7 - Moore’s law and the silicon revolution

Summary

As I prepared for this event, I began to have serious doubts about my sanity. My calculations were telling me that, contrary to all the current lore in the field, we could scale down the technology such that everything got better: the circuits got more complex, they ran faster, and they took less power – WOW!

Carver Mead

Silicon and semiconductors

When we left the early history of computers in Chapter 2, we had seen that logic gates were first implemented using electromechanical relays – as in the Harvard Mark 1 – and then with vacuum tubes – as in the ENIAC and the first commercial computers. These early computers with many thousands of vacuum tubes actually worked much better and more reliably than many engineers had expected. Nevertheless, the hunt was on for a more dependable technology. After World War II, Bell Labs (Fig. 7.1) initiated a research program to develop solid-state devices as a replacement for vacuum tubes. The focus of the program was not on materials that were metals or insulators but on strange, “in-between” materials called semiconductors.
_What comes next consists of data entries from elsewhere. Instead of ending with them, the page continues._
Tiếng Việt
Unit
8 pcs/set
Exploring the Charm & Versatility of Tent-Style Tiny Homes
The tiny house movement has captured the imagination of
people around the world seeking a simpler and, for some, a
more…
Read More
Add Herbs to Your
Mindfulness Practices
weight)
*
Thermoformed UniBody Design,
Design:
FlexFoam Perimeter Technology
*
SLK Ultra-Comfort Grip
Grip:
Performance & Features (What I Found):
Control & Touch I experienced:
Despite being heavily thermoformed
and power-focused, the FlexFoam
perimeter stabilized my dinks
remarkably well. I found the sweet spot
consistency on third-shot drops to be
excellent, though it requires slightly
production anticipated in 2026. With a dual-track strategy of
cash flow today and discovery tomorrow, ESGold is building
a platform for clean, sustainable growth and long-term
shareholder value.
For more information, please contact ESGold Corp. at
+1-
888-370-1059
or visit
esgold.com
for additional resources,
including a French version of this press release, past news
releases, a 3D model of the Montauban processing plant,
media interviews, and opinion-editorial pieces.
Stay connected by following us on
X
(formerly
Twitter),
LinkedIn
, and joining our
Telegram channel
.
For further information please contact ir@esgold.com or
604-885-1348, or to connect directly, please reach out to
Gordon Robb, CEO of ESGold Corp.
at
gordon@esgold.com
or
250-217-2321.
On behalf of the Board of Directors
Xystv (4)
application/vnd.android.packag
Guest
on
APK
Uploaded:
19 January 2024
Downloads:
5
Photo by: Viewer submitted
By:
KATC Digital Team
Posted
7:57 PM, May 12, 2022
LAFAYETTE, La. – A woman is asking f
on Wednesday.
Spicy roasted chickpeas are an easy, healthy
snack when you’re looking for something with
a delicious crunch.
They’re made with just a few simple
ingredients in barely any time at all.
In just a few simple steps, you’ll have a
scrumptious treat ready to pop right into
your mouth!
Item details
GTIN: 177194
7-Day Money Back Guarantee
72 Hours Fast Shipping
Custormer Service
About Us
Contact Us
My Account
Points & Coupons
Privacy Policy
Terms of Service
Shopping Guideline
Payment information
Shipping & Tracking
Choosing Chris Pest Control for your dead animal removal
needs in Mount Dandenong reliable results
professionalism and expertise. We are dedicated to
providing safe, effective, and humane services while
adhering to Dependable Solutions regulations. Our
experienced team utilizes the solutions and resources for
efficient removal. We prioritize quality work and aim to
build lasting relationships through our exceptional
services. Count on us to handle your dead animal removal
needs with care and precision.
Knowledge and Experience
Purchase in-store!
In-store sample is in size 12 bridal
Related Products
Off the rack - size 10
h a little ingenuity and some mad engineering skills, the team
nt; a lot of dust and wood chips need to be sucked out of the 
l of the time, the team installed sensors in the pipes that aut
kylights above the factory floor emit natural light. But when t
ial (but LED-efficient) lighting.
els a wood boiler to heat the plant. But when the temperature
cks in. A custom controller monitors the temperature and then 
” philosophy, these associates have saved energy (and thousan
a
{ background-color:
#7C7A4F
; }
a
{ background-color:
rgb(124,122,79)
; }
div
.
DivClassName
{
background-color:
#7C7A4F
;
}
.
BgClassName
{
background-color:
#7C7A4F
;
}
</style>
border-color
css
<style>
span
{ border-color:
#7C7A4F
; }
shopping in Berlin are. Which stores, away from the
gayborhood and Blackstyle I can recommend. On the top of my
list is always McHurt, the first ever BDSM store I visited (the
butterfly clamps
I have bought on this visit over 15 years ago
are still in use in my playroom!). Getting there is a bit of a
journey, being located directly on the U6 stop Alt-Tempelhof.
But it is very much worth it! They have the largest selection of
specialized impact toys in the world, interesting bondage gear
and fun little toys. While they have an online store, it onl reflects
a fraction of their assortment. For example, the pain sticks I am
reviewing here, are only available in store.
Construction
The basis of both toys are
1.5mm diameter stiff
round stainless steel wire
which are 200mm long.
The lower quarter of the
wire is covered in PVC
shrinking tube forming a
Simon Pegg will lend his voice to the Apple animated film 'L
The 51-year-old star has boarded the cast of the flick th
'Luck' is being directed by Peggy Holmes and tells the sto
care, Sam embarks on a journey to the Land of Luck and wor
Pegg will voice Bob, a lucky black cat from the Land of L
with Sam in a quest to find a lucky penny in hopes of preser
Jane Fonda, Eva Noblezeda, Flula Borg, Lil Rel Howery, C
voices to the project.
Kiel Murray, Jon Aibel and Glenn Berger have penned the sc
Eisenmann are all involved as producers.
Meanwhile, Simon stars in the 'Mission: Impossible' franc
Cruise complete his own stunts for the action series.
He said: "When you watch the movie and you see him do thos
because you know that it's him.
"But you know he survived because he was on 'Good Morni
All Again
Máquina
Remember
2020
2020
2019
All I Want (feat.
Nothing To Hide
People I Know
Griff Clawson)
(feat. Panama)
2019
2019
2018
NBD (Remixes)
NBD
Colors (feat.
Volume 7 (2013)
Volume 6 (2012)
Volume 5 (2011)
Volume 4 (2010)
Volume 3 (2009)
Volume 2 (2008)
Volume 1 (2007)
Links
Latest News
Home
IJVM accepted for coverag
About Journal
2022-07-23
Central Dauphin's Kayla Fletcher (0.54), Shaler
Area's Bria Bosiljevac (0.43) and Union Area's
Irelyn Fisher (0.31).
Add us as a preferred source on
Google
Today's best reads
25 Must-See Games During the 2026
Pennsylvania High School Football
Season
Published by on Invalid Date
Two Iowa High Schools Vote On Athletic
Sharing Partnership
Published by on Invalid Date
In a solid, it is the flow of electrons that gives rise to electric currents when a voltage is applied. One of the great successes of quantum physics has been in giving us an understanding of the way in which different types of solids – metals, insulators, and semiconductors – conduct electricity. This quantum mechanical understanding of materials has led directly to the present technological revolution, with its accompanying avalanche of stereo systems, color TVs, computers, and mobile phones. A good conductor, such as copper, must have many conduction electrons that are able to move and thus constitute a current when a voltage is applied. By contrast, an insulator such as glass or carbon has very few conduction electrons, and little or no current flows when a voltage is applied. Semiconductors are solids that conduct electricity much better than insulators but much worse than metals. The elements germanium and silicon are two examples. The importance of silicon for computer technology is evident in the naming of California’s “Silicon Valley,” home to many of the earliest electronic component manufacturers (Fig. 7.2).